To create a libvirt network based on the above definition, type:

1

$ sudo virsh net-define bridge.xml

We’d like libvirt daemon to start the network automatically on the startup:

1

$ sudo virsh net-autostart br-enp3s0f0

For the first time, we have to start the br-enp3s0f0 network manually:

1

$ sudo virsh net-start br-enp3s0f0

If the above configuration went well, you will find the new network br-enp3s0f0 on the list of libvirt networks:

1
2
3
4

$ virsh net-list
 Name                 State      Autostart     Persistent
----------------------------------------------------------
 br-enp3s0f0          active     yes           yes

Attaching a guest to the network

When creating a new guest (domain) in libvirt, you will need to attach the domain to the br-enp3s0f0 network. I’m not going to present the complete domain XML configuration here. You should include the following snippet in your domain definition in order to connect the domain to the br-enp3s0f0 network:

1
2
3
4
5

<interface type='network'>
  <source network='br-enp3s0f0'/>
  <forward mode='route'/>
  <model type='virtio'/>
</interface>

Guest network configuration

After the guest machine boots up successfully, you can create VLAN subinterfaces in order to obtain access to the individual VLANs within the guest. First, let’s check the configuration of the VLAN trunk interface eth0 inside the guest:

/etc/sysconfig/network-scripts/ifcfg-eth0
1
2
3
4

TYPE=Ethernet
BOOTPROTO=none
DEVICE=eth0
ONBOOT=yes

Finally, we can create VLAN subinterfaces to access individual VLANs available in the eth0 trunk.

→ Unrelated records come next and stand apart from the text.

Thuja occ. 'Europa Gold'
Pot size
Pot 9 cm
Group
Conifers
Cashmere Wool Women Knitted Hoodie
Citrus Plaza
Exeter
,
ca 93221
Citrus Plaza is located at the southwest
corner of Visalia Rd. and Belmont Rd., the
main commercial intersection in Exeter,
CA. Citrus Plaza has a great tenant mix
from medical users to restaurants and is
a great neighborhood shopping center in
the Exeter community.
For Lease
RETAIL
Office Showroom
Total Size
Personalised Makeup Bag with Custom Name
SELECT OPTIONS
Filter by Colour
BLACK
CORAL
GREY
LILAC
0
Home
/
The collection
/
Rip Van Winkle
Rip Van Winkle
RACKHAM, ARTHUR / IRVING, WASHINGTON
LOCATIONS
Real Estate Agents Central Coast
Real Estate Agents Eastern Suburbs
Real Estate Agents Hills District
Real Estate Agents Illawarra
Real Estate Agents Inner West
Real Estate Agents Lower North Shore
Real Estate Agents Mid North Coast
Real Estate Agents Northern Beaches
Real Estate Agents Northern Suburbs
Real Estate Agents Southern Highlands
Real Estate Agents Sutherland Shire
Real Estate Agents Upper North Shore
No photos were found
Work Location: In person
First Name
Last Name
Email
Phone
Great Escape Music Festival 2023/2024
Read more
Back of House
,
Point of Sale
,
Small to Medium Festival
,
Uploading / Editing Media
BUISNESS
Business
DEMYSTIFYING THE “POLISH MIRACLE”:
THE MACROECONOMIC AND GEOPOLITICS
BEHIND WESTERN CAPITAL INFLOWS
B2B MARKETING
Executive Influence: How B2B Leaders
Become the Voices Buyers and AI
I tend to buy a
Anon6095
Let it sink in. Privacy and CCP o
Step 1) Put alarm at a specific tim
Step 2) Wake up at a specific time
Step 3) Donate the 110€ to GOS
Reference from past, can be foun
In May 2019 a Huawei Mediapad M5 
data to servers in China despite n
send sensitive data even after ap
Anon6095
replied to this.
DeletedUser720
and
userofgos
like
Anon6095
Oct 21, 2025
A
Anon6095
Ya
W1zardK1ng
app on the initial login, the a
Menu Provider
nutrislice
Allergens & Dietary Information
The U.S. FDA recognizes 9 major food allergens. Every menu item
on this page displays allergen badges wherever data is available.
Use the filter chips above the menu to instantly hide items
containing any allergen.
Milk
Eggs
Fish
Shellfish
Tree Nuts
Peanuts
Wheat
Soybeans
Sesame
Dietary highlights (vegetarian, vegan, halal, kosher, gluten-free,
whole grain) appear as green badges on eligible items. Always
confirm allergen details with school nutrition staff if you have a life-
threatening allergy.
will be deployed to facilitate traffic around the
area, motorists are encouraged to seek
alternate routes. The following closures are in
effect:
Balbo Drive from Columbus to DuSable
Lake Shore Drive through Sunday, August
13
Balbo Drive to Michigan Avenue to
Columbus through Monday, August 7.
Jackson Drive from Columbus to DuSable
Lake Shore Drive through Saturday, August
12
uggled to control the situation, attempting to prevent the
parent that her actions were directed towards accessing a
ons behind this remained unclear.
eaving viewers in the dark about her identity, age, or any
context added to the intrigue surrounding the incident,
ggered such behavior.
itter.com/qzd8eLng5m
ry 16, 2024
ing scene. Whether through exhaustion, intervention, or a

For example, to access VLAN 408 and obtain the IP configuration via DHCP you can create a new cofiguration file ifcfg-eth0.408:

/etc/sysconfig/network-scripts/ifcfg-eth0.408
1
2
3
4

BOOTPROTO=dhcp
DEVICE=eth0.408
ONBOOT=yes
VLAN=yes

When you restart the networking service, your guest should successfully obtain an IP address on the VLAN 408:

1

$ sudo systemctl restart network

Caveat

When experimenting with the Linux bridge configuration I made this observation: If there’s a VLAN subinterface defined for a specific VLAN on the host machine, this specific VLAN won’t be accessible inside the guest. For example, when I created the following VLAN 408 subinterface on the host:

/etc/sysconfig/network-scripts/ifcfg-enp3s0f0.408
1
2
3
4

BOOTPROTO=none
DEVICE=enp3s0f0.408
ONBOOT=yes
VLAN=yes

As soon as I brought this interface up using:

1

$ sudo ifup enp3s0f0.408

the eth0.408 VLAN subinterface in the guest stopped working.

References

When writing this blogpost I referred to the very useful article KVM & BRCTL in Linux – bringing VLANs to the guests describing the issues of VLAN bridging in a great detail.